Tax administrations are not just digitalising. They are digitally transforming, creating systems where processes are increasingly built into the natural systems used by taxpayers on a daily basis. This will make tax administration more seamless and frictionless over time and bring potentially significant reductions in administrative burdens. Watch out for future editions of the Tax Administration Series and see how the ocean liner continues its voyage into these new waters.
More on the data
Since 2004, the OECD has been publishing internationally comparable data on aspects of tax systems and their administration through the Tax Administration Series. But the Tax Administration Series is only one of the OECD’s Forum on Tax Administration (FTA) outputs. The FTA brings together Commissioners and tax administration officials from over 50 OECD and non-OECD countries. It provides governments with internationally recognised expertise, comparable data, and analysis to improve tax administration, compliance, and certainty.

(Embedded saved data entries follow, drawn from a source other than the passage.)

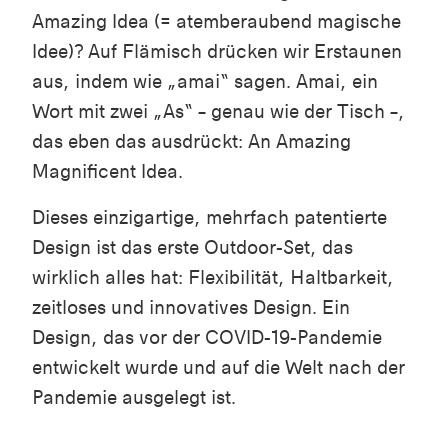
Amazing Idea (= atemberaubend magische
Idee)? Auf Flämisch drücken wir Erstaunen
aus, indem wie „amai“ sagen. Amai, ein
Wort mit zwei „As“ – genau wie der Tisch –,
das eben das ausdrückt: An Amazing
Magnificent Idea.
Dieses einzigartige, mehrfach patentierte
Design ist das erste Outdoor-Set, das
wirklich alles hat: Flexibilität, Haltbarkeit,
zeitloses und innovatives Design. Ein
Design, das vor der COVID-19-Pandemie
entwickelt wurde und auf die Welt nach der
Pandemie ausgelegt ist.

What started as a biennial publication with information on 30 OECD members turned into an annual report using an extensive data set to highlight key trends, recent innovations and best-practices in 58 advanced and emerging tax administrations. The underlying data for this report comes from the International Survey on Revenue Administration (ISORA) – a multi-organisation survey governed by the OECD, IMF, ADB, CIAT, and IOTA – as well as from the OECD’s Inventory of Tax Technology Initiatives developed by the FTA and eight partner organisations. As tax administrations around the world adapt to an ever-changing digital environment, the OECD stands ready to help them identify opportunities to improve the design and operation of their tax systems.